Semantically different:

  • slice
    • b: Bytes | bytes32 | String to b: Bytes[INF] | bytes32 | String[INF]
    • return Bytes | String to
      • Bytes[length] | String[length] if length is known at compile time
      • Bytes[32] if type of b is bytes32
      • <type of b> otherwise
      • Note: this is the current behavior, but is undocumented
  • raw_call
    • data: Bytes to data: Bytes[INF]
    • (optional)
      • deprecate max_outsize
      • make it return Bytes[INF]
      • (optional) or like slice: if max_outsize is know at compile time, returns Bytes[max_outsize], else returns Bytes[INF]
  • msg.data, self.code, and <address>.code
    • now of type Bytes[INF]
    • Should remove special handling of these types around slicing

Cleanup notation:

  • raw_create
    • initcode: Bytes[...] to initcode: Bytes[INF]
  • raw_log
    • data: Bytes | bytes32 to data: Bytes[INF] | bytes32
  • raw_revert
    • data: Bytes to data: Bytes[INF]
  • extract32
    • b: Bytes to b: Bytes[INF]
  • as_wei_value
    • unit: str to unit: String[INF]
      or to unit: String[n] where n is the greatest number of letters in the valid formats
  • len
    • b: Bytes | String | DynArray[_Type, _Integer] to b: Bytes[INF] | String[INF] | DynArray[_Type, INF]

Simplifies the compiler

Things like Bytes.any() can be replaced by the representation for Bytes[INF], since String[n] <: String[INF] for any n.

Back-end

TODO

Backwards compatibility

TODO

Alternatives considered

Optimize calls so that the cost depends on the argument value or type, and not on the parameter type

While beneficial, it could still lead to issues:

  1. The library or contract designer assumes Bytes[1000] is plenty, but end-user needs to pass Bytes[1024].
  2. Many built-ins already use types which are unbounded, this would not allow us to create true forwarders/wrappers for these methods, and makes these built-ins harder to document.

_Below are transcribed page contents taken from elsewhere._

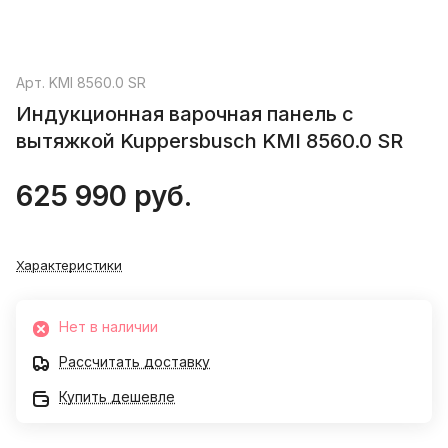
Арт.
KMI 8560.0 SR
Индукционная варочная панель с
вытяжкой Kuppersbusch KMI 8560.0 SR
625 990 руб.
Характеристики
Нет в наличии
Рассчитать доставку
Купить дешевле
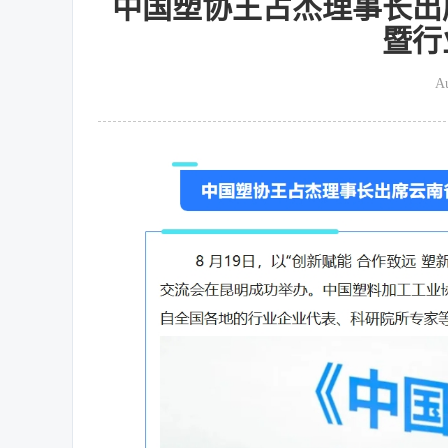
中国塑协王占杰理事长出席
暨行
Au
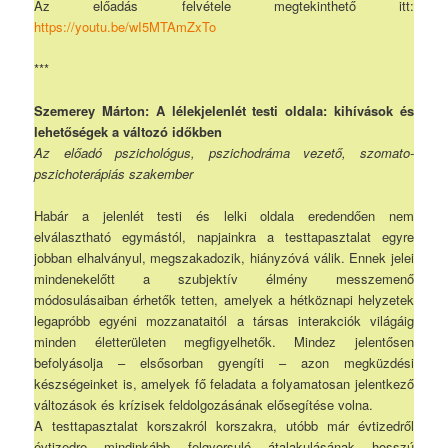
Az előadás felvétele megtekinthető itt:
https://youtu.be/wI5MTAmZxTo
***
Szemerey Márton: A lélekjelenlét testi oldala: kihívások és
lehetőségek a változó időkben
Az előadó pszichológus, pszichodráma vezető, szomato-
pszichoterápiás szakember
Habár a jelenlét testi és lelki oldala eredendően nem
elválasztható egymástól, napjainkra a testtapasztalat egyre
jobban elhalványul, megszakadozik, hiányzóvá válik. Ennek jelei
mindenekelőtt a szubjektív élmény messzemenő
módosulásaiban érhetők tetten, amelyek a hétköznapi helyzetek
legapróbb egyéni mozzanataitól a társas interakciók világáig
minden életterületen megfigyelhetők. Mindez jelentősen
befolyásolja – elsősorban gyengíti – azon megküzdési
készségeinket is, amelyek fő feladata a folyamatosan jelentkező
változások és krízisek feldolgozásának elősegítése volna.
A testtapasztalat korszakról korszakra, utóbb már évtizedről
évtizedre mindinkább felgyorsuló átalakulásának hosszú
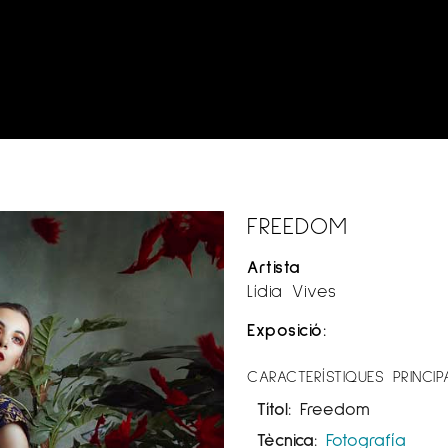
FREEDOM
Artista
Lídia Vives
Exposició:
CARACTERÍSTIQUES PRINCIP
Títol:
Freedom
Tècnica:
Fotografía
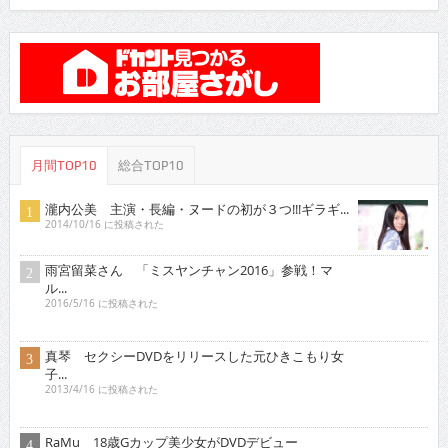
月間TOP10
総合TOP10
瀧内公美 主演・長編・ヌードの初が３つ!!!ギラギ...
2014/10/16 に投稿された
雨宮留菜さん 「ミスヤンチャン2016」参戦！マ
ル...
2016/5/16 に投稿された
真琴 セクシーDVDをリリースした元ひきこもり女
子...
2013/4/16 に投稿された
RaMu 18歳Gカップ美少女がDVDデビュー
2016/4/16 に投稿された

Different syntax for the same idea

  • String:
    Forward compat: If we ever want fixed-size lists of strings this will lead to ambiguity: String[5] vs (String)[5].
    Does not generalize to dynamic arrays, since we can't remove their subscript.
  • String[] (Solidity's solution):
    Issues with dynamic arrays: DynArray[uint256, ] or DynArray[uint256].
  • String[...]:
    A bit verbose, but does work well with dynamic arrays: DynArray[uint256, ...]

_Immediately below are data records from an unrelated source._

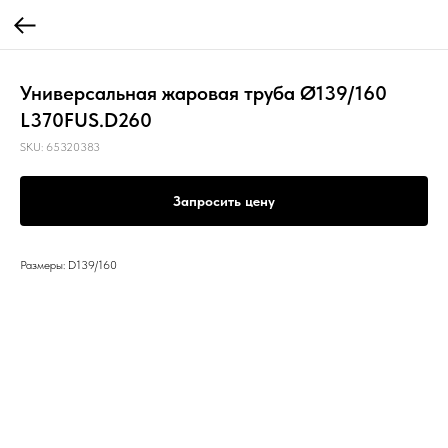
Универсальная жаровая труба Ø139/160
L370FUS.D260
SKU:
65320383
Запросить цену
Размеры: D139/160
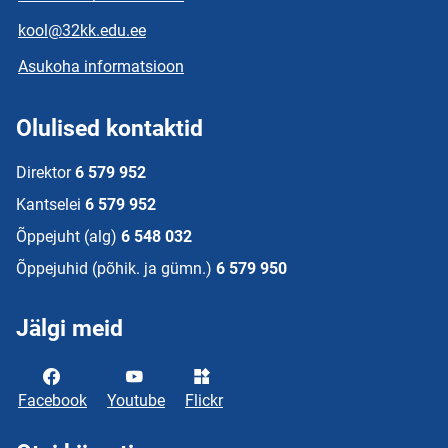
kool@32kk.edu.ee
Asukoha informatsioon
Olulised kontaktid
Direktor
6 579 952
Kantselei
6 579 952
Õppejuht (alg)
6 548 032
Õppejuhid (põhik. ja gümn.)
6 579 950
Jälgi meid
Facebook
Youtube
Flickr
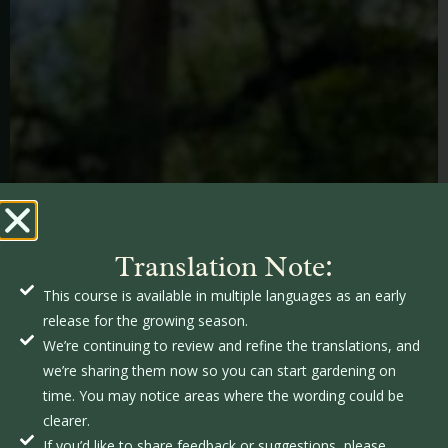
Translation Note:
This course is available in multiple languages as an early
release for the growing season.
We’re continuing to review and refine the translations, and
we’re sharing them now so you can start gardening on
time. You may notice areas where the wording could be
clearer.
If you’d like to share feedback or suggestions, please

The syntaxes above are also less clear about sub-typing.
Since String[4] <: String[5], it follows that String[4] <: String[INF] and not String[INF] <: String[4].
That is less clear with the other syntaxes:

  1. String[4] <: String and not String <: String[4]
  2. String[4] <: String[] and not String[] <: String[4]
  3. String[4] <: String[...] and not String[...] <: String[4]

INF could also be INFTY, INFINITY, etc, or an one of their lower-case versions.
All uppercase was chosen because this value is like a constant.
And INF in particular was chosen because it is short to type while remaining intelligible.